Considérant qu’il résulte de tout ce qui précède que les demandes de la société AGUR présentées devant le tribunal administratif de Bordeaux doivent être rejetées ;

Sur les conclusions tendant à l’application des dispositions de l’article L. 761-1 du code de justice administrative :

Considérant que ces dispositions font obstacle à ce que soit mise à la charge la COMPAGNIE GENERALE DES EAUX, qui n’est pas, dans les présentes instances, la partie perdante, la somme que la société AGUR demande au titre des frais exposés par elle et non compris dans les dépens; qu’il y a lieu, en revanche, dans les circonstances de l’espèce, de faire application des mêmes dispositions et de mettre à la charge de la société AGUR, au titre des mêmes frais, une somme de 3 000 euros ;

D E C I D E :

--------------


Article 1er : Les ordonnances du juge des référés précontractuels du tribunal administratif de Bordeaux en date du 26 septembre 2005 sont annulées.

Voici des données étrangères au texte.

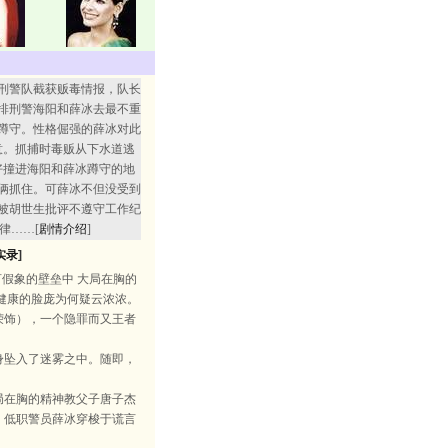
刑警队截获贩毒情报，队长
排刑警海阳和薛冰去最不重
蹲守。性格倔强的薛冰对此
意。抓捕时毒贩从下水道逃
好撞进海阳和薛冰蹲守的地
俩抓住。可薛冰不但没受到
被胡世生批评不遵守工作纪
律……[
剧情介绍
]
实录
]
假象的壁垒中 大局在胸的
健康的脸庞为何疑云浓浓。
荣饰），一个隐罪而又王者
坠入了迷雾之中。随即，
在胸的精神教父子唐子杰
。低职警员薛冰穿梭于谎言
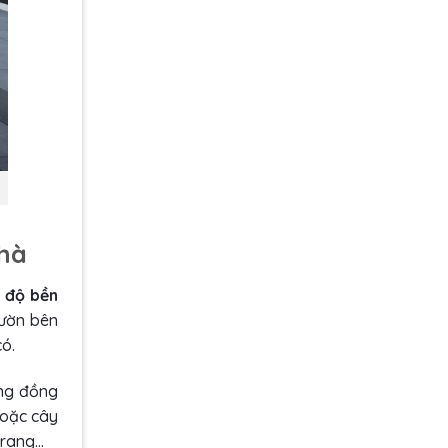
nhà
ó độ bền
vườn bên
ó.
ng đồng
hoặc cây
trang…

Article 2 : Les demandes présentées par la société AGUR devant le juge des référés précontractuels du tribunal administratif de Bordeaux sont rejetées.


Article 3 : La société AGUR versera à la COMPAGNIE GENERALE DES EAUX une somme de 3000 euros au titre des dispositions de l’article L. 761-1 du code de justice administrative.


Article 4 : Les autres conclusions tendant à l’application des dispositions de l’article L. 761-1 du code de justice administrative sont rejetées.


Article 5 : La présente décision sera notifiée à la COMPAGNIE GENERALE DES EAUX, à la société AGUR et au syndicat intercommunal d’alimentation en eau potable de Castelnau-de-Médoc.